* _Task brief_
Required from the data below: the exact lines starting at the line containing "le scrutin de liste paritaire à l’ensemble" and ending at the line containing "temporal imparable golpea la Patagonia", with both ends kept and all pictures dropped.

* _Record excerpts_

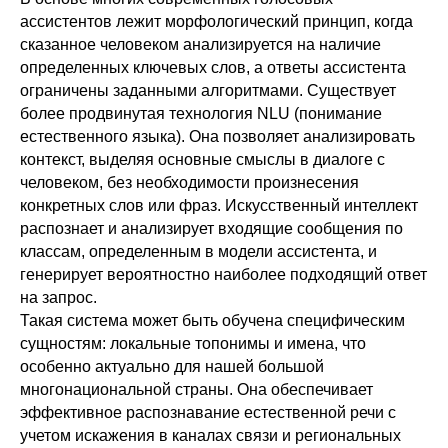
ассистентов лежит морфологический принцип, когда
сказанное человеком анализируется на наличие
определенных ключевых слов, а ответы ассистента
ограничены заданными алгоритмами. Существует
более продвинутая технология NLU (понимание
естественного языка). Она позволяет анализировать
контекст, выделяя основные смыслы в диалоге с
человеком, без необходимости произнесения
конкретных слов или фраз. Искусственный интеллект
распознает и анализирует входящие сообщения по
классам, определенным в модели ассистента, и
генерирует вероятностно наиболее подходящий ответ
на запрос.
Такая система может быть обучена специфическим
сущностям: локальные топонимы и имена, что
особенно актуально для нашей большой
многонациональной страны. Она обеспечивает
эффективное распознавание естественной речи с
учетом искажения в каналах связи и региональных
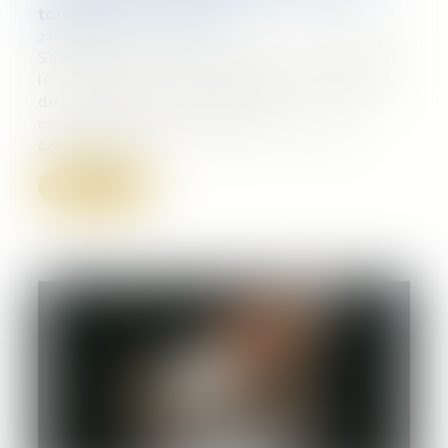
toutes les communes
27/05/2025
Saisi sur la conformité de la loi étendant
le scrutin de liste paritaire à l’ensemble
des communes, le Conseil
constitutionnel a jugé cette mesure
conforme à...
Lire la suite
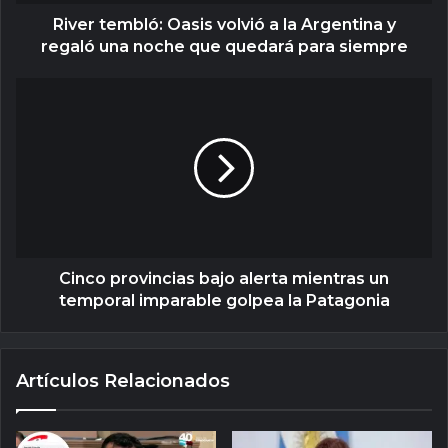
River tembló: Oasis volvió a la Argentina y
regaló una noche que quedará para siempre
Cinco provincias bajo alerta mientras un
temporal imparable golpea la Patagonia
Artículos Relacionados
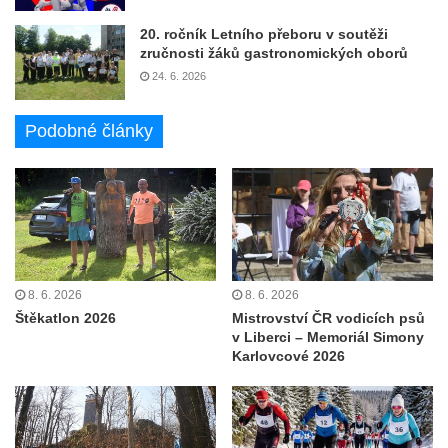
20. ročník Letního přeboru v soutěži
zručnosti žáků gastronomických oborů
24. 6. 2026
Podobné články
8. 6. 2026
8. 6. 2026
Štěkatlon 2026
Mistrovství ČR vodicích psů
v Liberci – Memoriál Simony
Karlovcové 2026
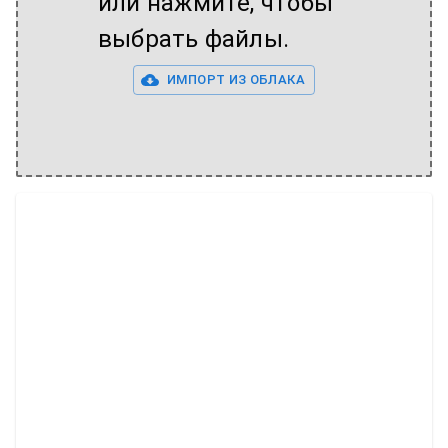
или нажмите, чтобы
выбрать файлы.
ИМПОРТ ИЗ ОБЛАКА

* _Result_
le scrutin de liste paritaire à l’ensemble
des communes, le Conseil
constitutionnel a jugé cette mesure
conforme à...
Lire la suite
River tembló: Oasis volvió a la Argentina y
regaló una noche que quedará para siempre
Cinco provincias bajo alerta mientras un
temporal imparable golpea la Patagonia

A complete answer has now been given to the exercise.